Organizations in the service of early music

  • Répertoire International des Sources Musicales ; the RISM Series A / I (individual prints before 1800) catalogs printed sheet music from the period from 1500 to 1800, i.e. early music. The nine volumes of the series (1971 to 1981) contain over 78,000 printed music by 7,616 composers from 2,178 libraries.

Study and training


An undergraduate full-time practical music course for music from the Middle Ages to Romanticism is offered in Switzerland at the Schola Cantorum Basiliensis - the University of Early Music in Basel.

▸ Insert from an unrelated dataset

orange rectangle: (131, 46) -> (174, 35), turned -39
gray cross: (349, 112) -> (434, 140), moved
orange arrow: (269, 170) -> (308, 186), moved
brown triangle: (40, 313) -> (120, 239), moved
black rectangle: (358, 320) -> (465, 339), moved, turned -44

Diploma courses in early music are offered in Germany at the following universities: University of the Arts Bremen , University of Music "Carl Maria von Weber" Dresden , University of Music and Theater "Felix Mendelssohn-Bartholdy" Leipzig , State University of Music Trossingen , University of Music "Franz Liszt" Weimar , University of Music Würzburg . A two-year professional or study-related advanced training course on traditional early music is offered at the Academy Burg Fürsteneck .


In Austria there are courses in early music at the following university institutions: Anton Bruckner Private University Linz, Johann Joseph Fux Conservatory Graz , University of Music and Performing Arts Graz , University Mozarteum Salzburg (Innsbruck location), Conservatory Vienna Private University .

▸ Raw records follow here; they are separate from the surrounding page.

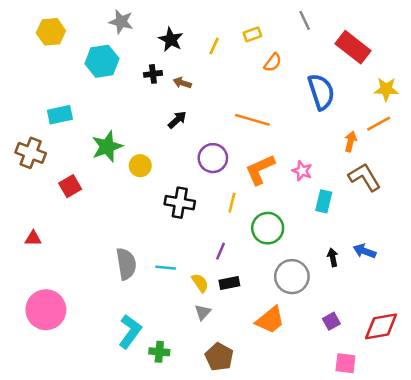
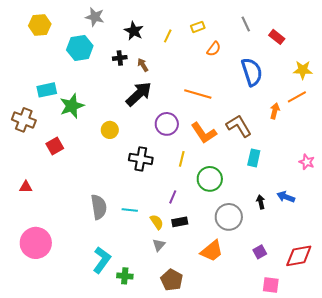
gray line: (305, 20) -> (246, 24), moved
red rectangle: (353, 47) -> (277, 37), size x0.6
brown arrow: (182, 83) -> (143, 65), turned 40
black arrow: (177, 120) -> (139, 94), size x1.8
green star: (107, 147) -> (72, 106), moved
orange L-shape: (260, 170) -> (204, 133), turned -100
pink star: (302, 171) -> (307, 162), moved
brown L-shape: (365, 177) -> (239, 126), moved

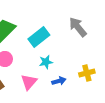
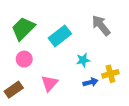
cyan star: (46, 62) -> (83, 60), moved
blue arrow: (59, 81) -> (90, 82), moved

Works of early music as complete editions, Urtext editions and collective editions

Early music is based on carefully edited and published sheet music editions that have been published as series since the end of the 19th century. The first volume of the Monuments of German Sound Art was published in 1892
Complete editions with the works of composers from the 15th to 18th centuries are also essential for the rediscovery and reproduction of early music. Here are the works by Heinrich Schütz from the 17th century in a modern edition by Bärenreiter-Verlag from 1955

The recovery of the instruments of early music was supported at the same time by musicologists, institutes and publishers who have prepared or at least facsimile a large number of old works in the form of sheet music editions for modern performance.

Examples are:

Karl Vötterle published scientific-critical complete editions in the field of early music as part of the Bärenreiter-Verlag , including the works of

Other leading music publishers in the endeavor to produce an Urtext with a view to early music are G. Henle Verlag , Universal Edition , Carus-Verlag or Edition Peters . These publishers give a detailed account of the editorial decisions and the historical sources used.

Early music festivals

Innsbruck is one of the places where early music is regularly cultivated and performed, for example at the Innsbruck Festival of Early Music

Current festivals

In some places, recurring days for early music or festivals were established as early as the 20th century, where works of early music are presented to the audience in concert series by specialized instrumentalists and ensembles:

Previous festivals

See also

Web links


  • Dieter Gutknecht : Studies on the history of the performance practice of early music. An overview from the beginning of the 19th century to the Second World War . 2nd Edition. Schott, Mainz 1997 ( full text )
  • Thomas Forrest Kelly: Early Music (= Reclam's Universal Library. No. 19173, Reclam non-fiction book ). Reclam, Stuttgart 2014, ISBN 978-3-15-019173-6 (introduction to the topic, which also includes performance practice).